Storms did the Tri-States a favor
Thu, 05 Jun 2014 13:19:01 GMT —
Swelling rivers and dangerous winds were just some of the concerns the Tri-States had during the threat of severe weather earlier this week.
According to Mill Creek Farm owner Mike Roegge, the storm turned out to be a good thing.
"This year rainfall was really scarce, so we were very happy to receive the rain fall," Roegge said.
And while the storm did do some damage, "it did cause a little erosion in some fields," he said.
Quincy area farmers say they needed the storm's two to four inches of rain that swept through the Midwest.
"The rain we've been getting over the last two to three weeks have been really spotty. One farm would get it and the farm next to it would get nothing. It was nice to kind of get a general rain that covered the whole area," Roegge explained.
Flooded rivers and streams are also another concern for riverside communities.
Roger Sutter is president of the Fabius River Drainage District. Rivers and streams run from northwest Missouri down through the Tri-States, eventually flowing into the Mississippi River, but Sutter said flooding right now isn't something to worry about.
"I'm sure it's a concern to some guys out here that maybe this river will get out of its banks and flood some crop land. But as far as downstream at the Fabius River District, we have no concerns at this time," Sutter explained.
Sutter and his team use high tech equipment to judge the depth of rivers.
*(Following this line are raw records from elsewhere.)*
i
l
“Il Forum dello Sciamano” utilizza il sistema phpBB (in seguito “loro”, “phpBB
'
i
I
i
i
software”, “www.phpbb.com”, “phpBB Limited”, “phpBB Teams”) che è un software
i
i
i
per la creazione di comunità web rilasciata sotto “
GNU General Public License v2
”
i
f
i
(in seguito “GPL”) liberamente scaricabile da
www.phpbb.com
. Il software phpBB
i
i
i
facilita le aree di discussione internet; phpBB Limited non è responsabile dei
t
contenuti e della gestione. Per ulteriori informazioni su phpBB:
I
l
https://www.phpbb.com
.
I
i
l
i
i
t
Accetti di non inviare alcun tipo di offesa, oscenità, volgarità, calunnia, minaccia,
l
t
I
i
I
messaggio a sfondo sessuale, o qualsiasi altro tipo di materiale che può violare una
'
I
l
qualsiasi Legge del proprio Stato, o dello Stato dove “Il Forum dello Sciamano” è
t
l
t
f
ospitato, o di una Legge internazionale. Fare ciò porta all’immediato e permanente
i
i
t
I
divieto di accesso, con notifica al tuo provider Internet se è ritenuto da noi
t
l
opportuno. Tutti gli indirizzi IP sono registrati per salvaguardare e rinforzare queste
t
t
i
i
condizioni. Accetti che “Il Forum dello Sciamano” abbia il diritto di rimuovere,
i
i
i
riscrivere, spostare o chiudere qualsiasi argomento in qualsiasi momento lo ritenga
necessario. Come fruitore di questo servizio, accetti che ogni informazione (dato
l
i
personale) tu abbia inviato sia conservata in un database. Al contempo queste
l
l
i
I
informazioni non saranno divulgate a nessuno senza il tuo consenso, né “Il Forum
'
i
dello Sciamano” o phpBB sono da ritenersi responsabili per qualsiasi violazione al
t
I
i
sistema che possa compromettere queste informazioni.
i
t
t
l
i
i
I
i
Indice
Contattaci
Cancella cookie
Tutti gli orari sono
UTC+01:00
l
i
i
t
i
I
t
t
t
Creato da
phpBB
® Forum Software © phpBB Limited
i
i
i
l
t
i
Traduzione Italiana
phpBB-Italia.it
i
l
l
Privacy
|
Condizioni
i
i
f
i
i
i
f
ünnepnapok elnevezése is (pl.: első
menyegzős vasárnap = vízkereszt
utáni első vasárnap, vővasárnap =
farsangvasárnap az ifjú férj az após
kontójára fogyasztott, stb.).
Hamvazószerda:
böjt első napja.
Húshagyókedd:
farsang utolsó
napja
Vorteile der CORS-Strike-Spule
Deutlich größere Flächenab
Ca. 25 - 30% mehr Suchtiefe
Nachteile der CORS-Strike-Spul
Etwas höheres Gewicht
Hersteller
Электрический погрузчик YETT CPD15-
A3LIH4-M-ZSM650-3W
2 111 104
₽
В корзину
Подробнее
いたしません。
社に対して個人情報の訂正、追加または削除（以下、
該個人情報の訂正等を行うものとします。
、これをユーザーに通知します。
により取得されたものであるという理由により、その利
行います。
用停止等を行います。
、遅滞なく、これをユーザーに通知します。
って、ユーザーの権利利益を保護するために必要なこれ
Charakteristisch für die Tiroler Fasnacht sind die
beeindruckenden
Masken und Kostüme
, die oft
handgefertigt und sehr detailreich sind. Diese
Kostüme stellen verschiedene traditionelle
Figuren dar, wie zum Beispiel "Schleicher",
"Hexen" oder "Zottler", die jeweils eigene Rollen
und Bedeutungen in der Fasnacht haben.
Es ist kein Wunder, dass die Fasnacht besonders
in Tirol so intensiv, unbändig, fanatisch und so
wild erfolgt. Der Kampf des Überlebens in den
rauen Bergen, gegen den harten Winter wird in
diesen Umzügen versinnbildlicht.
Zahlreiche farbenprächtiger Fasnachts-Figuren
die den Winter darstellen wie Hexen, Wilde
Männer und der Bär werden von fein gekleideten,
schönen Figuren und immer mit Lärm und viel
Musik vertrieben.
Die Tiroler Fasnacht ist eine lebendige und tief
If flooding was indeed an issue, he and his team would be prepared.
"Depending on how high it would get, we would actually have to do a little bit of sandbagging," Sutter said.
In the end, a storm that was predicted to be severe and dangerous actually did the community a favor.
"We really needed this rainfall, soil conditions were very, very dry, the crop will respond positively to that, so all in all it was a very positive rainfall we received," Sutter said.
Mike Roegge says compared to last year at this time, when the end of May brought large amounts of rain, he is ahead of his planting schedule.